→ **Aim of the task**:
In the entries that follow, find each line with the word "command" and copy it.

------ Records ------

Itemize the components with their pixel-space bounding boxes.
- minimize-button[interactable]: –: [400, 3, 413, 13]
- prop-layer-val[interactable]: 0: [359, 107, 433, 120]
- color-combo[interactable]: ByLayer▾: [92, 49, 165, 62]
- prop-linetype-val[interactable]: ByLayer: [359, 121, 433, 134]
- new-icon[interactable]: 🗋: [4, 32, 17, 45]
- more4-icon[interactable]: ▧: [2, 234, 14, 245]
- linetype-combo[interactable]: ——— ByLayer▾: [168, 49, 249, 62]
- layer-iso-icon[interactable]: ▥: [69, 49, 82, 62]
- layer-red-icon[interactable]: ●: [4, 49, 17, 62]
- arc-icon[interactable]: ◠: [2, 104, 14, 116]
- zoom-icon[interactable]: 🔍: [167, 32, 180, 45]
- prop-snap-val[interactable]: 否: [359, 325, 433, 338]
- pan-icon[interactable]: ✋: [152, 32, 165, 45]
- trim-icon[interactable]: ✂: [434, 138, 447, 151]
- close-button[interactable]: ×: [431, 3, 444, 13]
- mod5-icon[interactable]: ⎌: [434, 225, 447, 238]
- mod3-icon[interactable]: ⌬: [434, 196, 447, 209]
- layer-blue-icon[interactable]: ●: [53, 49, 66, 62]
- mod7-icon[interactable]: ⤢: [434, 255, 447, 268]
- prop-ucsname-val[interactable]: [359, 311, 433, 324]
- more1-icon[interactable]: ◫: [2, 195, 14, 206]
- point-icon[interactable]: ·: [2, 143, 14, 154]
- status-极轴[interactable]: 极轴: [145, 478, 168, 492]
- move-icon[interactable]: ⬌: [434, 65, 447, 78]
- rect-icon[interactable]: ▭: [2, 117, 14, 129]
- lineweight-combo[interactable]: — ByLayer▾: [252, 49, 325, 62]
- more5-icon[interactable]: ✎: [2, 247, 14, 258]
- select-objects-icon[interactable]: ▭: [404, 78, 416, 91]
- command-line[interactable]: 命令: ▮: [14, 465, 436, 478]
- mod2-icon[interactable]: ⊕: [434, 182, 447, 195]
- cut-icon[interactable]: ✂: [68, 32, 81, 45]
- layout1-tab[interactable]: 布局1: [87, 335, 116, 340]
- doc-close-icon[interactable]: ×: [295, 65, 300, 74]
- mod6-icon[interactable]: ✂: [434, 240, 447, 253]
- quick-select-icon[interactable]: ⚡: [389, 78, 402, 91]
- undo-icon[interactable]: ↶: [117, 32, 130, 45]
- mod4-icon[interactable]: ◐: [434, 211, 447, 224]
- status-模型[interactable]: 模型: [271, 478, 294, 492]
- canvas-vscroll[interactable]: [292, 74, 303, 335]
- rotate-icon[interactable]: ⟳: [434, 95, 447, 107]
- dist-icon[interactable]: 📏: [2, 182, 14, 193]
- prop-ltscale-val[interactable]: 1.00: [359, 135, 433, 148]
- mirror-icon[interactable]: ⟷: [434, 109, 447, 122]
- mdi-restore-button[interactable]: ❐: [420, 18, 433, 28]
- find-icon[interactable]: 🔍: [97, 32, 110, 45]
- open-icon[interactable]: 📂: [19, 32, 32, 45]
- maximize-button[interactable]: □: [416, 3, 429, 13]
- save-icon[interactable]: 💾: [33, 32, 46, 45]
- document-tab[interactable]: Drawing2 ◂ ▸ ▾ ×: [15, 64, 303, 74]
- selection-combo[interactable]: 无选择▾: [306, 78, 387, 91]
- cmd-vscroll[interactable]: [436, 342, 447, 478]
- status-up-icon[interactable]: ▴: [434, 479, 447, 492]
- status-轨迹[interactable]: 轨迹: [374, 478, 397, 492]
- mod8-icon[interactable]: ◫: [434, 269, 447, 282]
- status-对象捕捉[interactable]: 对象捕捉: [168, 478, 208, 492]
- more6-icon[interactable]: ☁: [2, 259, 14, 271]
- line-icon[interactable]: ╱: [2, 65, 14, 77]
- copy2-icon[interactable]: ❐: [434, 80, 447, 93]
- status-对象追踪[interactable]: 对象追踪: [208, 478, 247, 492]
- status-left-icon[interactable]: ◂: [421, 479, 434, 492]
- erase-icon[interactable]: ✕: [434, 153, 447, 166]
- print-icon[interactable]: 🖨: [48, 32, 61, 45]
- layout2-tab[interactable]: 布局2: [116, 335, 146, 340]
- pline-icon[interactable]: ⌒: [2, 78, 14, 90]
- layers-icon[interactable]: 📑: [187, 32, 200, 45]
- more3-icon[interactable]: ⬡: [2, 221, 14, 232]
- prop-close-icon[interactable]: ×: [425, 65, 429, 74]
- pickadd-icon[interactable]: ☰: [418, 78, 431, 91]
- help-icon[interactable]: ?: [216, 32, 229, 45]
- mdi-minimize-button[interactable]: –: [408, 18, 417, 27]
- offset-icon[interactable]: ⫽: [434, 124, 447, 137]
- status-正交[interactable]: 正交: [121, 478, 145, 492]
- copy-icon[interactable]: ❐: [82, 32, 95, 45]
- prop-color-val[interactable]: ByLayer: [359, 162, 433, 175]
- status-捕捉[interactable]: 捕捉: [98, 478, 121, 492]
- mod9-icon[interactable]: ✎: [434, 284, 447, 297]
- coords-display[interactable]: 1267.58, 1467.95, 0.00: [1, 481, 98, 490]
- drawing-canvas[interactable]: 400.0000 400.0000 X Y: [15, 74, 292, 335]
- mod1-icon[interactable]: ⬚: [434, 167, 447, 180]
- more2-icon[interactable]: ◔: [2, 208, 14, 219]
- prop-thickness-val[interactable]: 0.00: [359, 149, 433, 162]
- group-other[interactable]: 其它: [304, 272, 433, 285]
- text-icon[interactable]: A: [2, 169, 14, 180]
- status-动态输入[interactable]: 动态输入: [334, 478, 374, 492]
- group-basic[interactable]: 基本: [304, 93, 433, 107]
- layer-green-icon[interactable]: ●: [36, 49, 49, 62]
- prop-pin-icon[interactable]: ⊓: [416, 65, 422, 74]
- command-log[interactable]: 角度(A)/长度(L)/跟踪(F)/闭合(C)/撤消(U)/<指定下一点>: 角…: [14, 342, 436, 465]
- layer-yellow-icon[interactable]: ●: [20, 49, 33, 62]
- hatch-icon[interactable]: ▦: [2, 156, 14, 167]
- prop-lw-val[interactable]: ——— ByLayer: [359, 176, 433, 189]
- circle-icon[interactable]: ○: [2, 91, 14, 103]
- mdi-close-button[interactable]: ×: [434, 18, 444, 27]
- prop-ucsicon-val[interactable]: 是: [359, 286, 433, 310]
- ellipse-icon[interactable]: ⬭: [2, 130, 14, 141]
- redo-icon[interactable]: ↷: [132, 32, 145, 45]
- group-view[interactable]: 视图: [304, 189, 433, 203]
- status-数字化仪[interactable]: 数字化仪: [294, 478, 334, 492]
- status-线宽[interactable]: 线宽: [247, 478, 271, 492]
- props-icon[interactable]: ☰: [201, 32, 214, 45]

------

→ **Reply**:
- command-line[interactable]: 命令: ▮: [14, 465, 436, 478]
- command-log[interactable]: 角度(A)/长度(L)/跟踪(F)/闭合(C)/撤消(U)/<指定下一点>: 角…: [14, 342, 436, 465]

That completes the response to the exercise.